I visited the Zimbabwe side. This has the best views of the falls. If you visit the Zambia side, you can actually go in the water right at the edge where a natural “armchair” formation called Devil’s Pool allows you to sit right at the crest of the waterfall. I watched some crazy people do this. Someday when I come back, I’ll try it myself.


the Main Falls at low water

Devil's Pool at the edge of the Main Falls

There are 16 viewpoints along the walk, stretching from the statue of Livingstone overlooking the Zambezi near Devil’s Cataract to the Main Falls, then further along the gorge to Horseshoe Falls, Rainbow Falls and the Eastern Cataract. It’s a few kilometer walk with areas near the main spray that are thick like rainforest down to bare basalt rock in the driest portions near Rainbow Falls.


The Main Falls
Victoria Falls is also called Mosi-oa-Tunya, “the smoke that thunders.” It overwhelms the senses. I’m told that during high water in April and May, you can’t even see the water for all the clouds of vapor rushing off the rocks as the falls plummet and crash. But, now in December, it’s low water. The falls are not continuous, but separated into distinct portions around the island rivers. In some portions you can see the basalt cliffs behind the water. I was amazed to see lichen growing on them. What an incredible survivor.

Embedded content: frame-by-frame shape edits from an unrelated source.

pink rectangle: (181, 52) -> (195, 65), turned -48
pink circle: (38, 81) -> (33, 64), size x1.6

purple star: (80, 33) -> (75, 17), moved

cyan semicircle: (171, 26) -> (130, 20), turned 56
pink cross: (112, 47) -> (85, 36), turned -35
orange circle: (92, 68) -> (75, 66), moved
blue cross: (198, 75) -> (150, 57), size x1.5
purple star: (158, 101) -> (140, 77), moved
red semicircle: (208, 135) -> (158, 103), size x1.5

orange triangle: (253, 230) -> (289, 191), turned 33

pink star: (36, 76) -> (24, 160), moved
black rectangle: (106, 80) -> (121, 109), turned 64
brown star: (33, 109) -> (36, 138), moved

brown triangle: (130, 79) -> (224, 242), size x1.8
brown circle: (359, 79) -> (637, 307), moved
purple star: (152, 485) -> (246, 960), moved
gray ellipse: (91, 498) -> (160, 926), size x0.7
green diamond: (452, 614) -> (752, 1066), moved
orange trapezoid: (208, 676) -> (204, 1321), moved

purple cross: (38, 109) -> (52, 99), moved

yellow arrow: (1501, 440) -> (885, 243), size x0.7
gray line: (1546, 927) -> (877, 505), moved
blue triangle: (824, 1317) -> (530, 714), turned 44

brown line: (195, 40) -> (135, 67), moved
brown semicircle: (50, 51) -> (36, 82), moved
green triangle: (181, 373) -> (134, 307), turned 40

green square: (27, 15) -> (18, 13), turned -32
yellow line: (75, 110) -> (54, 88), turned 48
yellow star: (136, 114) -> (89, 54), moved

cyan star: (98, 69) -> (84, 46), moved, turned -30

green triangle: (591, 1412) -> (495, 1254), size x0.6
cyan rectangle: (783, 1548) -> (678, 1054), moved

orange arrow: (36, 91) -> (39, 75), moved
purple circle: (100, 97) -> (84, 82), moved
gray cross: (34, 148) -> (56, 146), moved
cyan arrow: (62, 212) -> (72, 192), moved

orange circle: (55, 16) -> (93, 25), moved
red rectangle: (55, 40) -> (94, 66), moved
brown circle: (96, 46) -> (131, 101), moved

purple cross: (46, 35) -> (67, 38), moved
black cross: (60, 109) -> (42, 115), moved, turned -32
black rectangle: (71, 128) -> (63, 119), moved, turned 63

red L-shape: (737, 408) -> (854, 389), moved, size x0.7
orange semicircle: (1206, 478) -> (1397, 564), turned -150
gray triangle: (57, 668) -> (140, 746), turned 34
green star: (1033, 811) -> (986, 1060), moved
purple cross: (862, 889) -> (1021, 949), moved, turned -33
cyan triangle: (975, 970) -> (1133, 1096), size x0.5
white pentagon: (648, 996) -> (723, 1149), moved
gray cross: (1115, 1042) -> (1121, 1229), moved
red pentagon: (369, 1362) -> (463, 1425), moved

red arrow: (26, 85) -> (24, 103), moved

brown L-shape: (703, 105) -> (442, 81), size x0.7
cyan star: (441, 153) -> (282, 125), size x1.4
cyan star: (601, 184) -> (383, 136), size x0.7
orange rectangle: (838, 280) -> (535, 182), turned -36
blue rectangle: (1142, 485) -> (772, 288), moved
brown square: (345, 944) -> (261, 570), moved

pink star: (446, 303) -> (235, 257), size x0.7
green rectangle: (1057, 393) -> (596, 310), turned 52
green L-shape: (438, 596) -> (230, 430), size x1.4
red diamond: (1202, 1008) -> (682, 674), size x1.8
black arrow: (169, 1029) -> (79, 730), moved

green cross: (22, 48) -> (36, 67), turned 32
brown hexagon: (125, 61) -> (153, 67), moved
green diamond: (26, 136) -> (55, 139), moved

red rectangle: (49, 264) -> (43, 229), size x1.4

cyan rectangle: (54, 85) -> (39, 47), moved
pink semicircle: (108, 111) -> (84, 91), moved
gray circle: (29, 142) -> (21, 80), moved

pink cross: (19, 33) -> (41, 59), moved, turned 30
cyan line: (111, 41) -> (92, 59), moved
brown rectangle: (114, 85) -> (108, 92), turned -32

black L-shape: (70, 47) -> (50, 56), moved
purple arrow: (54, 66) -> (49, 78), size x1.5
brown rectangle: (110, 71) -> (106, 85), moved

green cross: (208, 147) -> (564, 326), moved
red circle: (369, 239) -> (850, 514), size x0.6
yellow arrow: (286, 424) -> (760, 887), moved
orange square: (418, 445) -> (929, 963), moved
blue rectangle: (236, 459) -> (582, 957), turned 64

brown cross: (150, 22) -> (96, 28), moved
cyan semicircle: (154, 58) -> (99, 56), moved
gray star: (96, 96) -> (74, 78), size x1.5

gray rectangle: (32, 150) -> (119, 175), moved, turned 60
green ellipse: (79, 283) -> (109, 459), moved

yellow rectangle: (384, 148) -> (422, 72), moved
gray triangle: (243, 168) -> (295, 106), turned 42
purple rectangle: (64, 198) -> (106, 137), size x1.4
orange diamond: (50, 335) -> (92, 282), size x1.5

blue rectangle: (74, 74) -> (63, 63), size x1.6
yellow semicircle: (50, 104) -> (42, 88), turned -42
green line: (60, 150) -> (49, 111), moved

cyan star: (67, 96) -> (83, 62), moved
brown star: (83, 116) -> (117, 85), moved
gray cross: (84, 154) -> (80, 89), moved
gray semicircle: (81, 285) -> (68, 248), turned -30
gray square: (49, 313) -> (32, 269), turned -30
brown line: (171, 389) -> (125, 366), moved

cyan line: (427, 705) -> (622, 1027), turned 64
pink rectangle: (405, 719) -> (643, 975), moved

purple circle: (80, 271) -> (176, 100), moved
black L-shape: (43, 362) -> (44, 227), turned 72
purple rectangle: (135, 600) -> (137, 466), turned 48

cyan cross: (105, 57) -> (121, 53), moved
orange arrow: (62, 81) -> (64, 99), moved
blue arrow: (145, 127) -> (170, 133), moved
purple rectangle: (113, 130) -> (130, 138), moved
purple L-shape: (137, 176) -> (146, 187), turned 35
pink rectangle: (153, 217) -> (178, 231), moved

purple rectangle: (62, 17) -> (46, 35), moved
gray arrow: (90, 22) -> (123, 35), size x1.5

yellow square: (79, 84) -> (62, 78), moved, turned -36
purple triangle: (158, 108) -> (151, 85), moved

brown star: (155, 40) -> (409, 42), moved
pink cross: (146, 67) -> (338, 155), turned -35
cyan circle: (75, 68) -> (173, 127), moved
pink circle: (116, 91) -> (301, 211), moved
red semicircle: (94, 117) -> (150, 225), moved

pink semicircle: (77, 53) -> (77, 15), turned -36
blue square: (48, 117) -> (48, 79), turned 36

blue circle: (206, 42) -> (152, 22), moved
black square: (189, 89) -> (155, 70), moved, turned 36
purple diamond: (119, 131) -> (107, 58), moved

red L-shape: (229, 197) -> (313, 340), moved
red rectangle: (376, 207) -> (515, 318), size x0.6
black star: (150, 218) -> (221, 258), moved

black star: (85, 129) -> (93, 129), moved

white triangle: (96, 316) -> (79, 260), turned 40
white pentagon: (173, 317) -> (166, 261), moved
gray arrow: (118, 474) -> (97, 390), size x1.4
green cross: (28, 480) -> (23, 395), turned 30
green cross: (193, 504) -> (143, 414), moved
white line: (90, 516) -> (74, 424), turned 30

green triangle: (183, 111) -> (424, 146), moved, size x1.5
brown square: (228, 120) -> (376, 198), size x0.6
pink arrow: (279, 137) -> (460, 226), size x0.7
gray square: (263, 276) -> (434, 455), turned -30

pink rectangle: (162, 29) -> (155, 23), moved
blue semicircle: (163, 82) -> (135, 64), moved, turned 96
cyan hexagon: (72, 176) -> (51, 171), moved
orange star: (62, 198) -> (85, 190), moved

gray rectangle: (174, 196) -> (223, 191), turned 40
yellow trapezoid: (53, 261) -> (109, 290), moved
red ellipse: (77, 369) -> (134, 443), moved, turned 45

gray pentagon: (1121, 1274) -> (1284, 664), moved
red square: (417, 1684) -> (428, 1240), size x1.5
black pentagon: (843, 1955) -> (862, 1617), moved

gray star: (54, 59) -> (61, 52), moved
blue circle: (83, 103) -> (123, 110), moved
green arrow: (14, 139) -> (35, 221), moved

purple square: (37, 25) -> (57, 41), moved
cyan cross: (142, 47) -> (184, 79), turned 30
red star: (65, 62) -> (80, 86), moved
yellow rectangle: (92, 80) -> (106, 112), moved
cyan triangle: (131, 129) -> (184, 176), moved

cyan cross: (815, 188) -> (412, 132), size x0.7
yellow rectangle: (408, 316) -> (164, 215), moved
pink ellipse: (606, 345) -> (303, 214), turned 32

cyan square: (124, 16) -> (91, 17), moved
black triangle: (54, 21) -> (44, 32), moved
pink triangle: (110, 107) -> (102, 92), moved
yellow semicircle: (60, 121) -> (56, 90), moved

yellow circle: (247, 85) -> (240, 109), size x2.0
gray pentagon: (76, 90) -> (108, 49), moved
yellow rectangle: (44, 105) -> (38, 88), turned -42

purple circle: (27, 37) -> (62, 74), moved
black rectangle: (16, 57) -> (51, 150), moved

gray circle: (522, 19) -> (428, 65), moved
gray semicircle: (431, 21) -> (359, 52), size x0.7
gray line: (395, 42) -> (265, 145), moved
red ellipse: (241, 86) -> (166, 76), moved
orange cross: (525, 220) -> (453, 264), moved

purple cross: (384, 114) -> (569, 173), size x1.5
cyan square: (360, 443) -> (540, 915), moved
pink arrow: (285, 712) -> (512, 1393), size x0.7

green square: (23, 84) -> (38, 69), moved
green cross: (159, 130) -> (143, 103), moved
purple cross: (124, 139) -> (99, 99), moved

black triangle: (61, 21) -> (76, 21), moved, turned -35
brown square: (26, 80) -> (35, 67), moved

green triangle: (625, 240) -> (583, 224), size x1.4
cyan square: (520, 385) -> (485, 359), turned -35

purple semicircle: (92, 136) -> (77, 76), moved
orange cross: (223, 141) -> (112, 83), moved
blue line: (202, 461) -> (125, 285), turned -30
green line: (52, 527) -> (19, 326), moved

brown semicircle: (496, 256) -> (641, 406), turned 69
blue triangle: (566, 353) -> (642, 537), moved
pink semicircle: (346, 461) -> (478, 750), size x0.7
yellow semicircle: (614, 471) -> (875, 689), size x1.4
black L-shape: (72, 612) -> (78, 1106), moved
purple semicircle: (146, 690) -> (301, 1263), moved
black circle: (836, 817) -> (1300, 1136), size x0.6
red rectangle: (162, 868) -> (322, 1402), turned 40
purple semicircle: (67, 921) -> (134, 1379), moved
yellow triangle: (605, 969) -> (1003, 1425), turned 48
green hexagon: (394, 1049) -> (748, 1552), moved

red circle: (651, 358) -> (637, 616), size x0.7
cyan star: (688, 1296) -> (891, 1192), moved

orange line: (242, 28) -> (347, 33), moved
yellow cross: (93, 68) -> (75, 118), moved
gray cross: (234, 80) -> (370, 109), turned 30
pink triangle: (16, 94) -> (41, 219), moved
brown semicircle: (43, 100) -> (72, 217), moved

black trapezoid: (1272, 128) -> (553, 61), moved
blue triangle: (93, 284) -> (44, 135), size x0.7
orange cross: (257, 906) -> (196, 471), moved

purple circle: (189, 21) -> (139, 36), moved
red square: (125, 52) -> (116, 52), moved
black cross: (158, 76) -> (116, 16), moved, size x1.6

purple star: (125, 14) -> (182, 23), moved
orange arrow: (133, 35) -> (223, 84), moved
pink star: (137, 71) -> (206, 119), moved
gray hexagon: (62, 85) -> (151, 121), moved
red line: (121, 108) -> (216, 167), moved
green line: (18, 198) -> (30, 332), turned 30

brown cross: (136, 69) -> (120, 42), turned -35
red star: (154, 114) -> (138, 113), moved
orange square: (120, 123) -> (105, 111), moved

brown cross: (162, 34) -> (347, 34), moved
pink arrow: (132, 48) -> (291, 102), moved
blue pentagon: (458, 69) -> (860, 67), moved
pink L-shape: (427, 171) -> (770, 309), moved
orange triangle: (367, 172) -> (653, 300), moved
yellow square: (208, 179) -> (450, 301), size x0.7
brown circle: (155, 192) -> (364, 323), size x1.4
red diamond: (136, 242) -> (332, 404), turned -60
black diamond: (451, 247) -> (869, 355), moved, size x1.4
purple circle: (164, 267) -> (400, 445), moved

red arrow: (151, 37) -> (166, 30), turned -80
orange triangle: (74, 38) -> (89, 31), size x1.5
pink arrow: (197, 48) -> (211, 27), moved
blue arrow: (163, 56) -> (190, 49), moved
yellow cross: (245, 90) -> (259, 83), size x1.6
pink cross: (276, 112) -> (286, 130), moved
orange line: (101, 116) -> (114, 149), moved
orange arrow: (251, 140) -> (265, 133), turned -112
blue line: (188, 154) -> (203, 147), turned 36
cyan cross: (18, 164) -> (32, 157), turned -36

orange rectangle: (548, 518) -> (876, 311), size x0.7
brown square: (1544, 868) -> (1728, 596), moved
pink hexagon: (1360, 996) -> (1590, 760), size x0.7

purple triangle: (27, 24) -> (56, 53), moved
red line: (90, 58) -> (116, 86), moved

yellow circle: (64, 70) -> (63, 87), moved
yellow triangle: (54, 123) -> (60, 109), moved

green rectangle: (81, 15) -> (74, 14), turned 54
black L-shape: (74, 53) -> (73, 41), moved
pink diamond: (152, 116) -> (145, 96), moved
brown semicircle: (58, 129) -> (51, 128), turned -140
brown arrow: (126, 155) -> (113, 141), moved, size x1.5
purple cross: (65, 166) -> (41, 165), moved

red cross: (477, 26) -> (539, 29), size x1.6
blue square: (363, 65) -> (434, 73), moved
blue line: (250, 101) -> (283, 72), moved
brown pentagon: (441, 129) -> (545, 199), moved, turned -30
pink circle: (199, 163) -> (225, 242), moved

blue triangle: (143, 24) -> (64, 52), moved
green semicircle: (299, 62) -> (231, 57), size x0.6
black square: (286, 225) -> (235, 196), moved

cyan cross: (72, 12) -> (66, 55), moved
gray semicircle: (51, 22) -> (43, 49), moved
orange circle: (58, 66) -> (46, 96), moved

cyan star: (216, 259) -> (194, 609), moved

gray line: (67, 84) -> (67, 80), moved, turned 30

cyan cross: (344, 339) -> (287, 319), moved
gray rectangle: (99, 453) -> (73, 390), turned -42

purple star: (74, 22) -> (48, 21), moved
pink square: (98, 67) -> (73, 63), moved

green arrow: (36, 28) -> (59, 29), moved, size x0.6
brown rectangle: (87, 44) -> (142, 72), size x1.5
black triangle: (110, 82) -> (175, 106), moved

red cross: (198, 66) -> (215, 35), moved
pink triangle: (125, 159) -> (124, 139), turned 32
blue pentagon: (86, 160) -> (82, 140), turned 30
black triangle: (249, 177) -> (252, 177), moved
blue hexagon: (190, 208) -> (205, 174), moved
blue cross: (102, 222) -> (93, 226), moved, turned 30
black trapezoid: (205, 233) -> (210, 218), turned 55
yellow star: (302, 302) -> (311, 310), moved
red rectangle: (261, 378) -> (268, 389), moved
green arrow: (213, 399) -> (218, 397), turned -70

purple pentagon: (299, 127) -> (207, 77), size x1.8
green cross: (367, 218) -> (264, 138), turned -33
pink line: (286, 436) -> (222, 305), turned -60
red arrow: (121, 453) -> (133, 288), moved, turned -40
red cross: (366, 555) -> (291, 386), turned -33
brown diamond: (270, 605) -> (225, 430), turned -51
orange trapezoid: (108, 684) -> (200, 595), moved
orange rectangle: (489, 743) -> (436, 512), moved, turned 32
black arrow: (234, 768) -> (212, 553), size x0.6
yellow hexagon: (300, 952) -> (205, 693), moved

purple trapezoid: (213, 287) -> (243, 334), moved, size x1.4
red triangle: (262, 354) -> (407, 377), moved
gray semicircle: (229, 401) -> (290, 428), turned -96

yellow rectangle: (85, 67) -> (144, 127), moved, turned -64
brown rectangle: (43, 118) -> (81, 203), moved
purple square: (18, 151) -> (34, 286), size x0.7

It is no surprise that this place is one of the Seven Wonders of the World. It’s exquisite and ferocious. It steals my words and flings them hundreds of feet down into white and green froth, soaking them for a moment in perpetual rainbows.


What drives me the most absolute out of my mind with thrill for waterfalls is that they are never the same. (Ok--sure, that’s true of everything if you want to get esoteric. But bear with me.) Each surge of water, if you can separate the continual outpour, is a different compilation of droplets, molecules, etc. Even though it looks like a solid sheet of water, you can watch each distinct portion as it moves from the edge down back to become river again. For a moment, it is purely suspended in freefall.
Horseshoe and Rainbow Falls


I wonder what it feels like as it falls. I do not aim to find out in this lifetime. Of course, a rare hippo, crocodile or clumsy tourist does go over the edge and is smashed to bits at the bottom, sometime recovered in the Boiling Pot downstream.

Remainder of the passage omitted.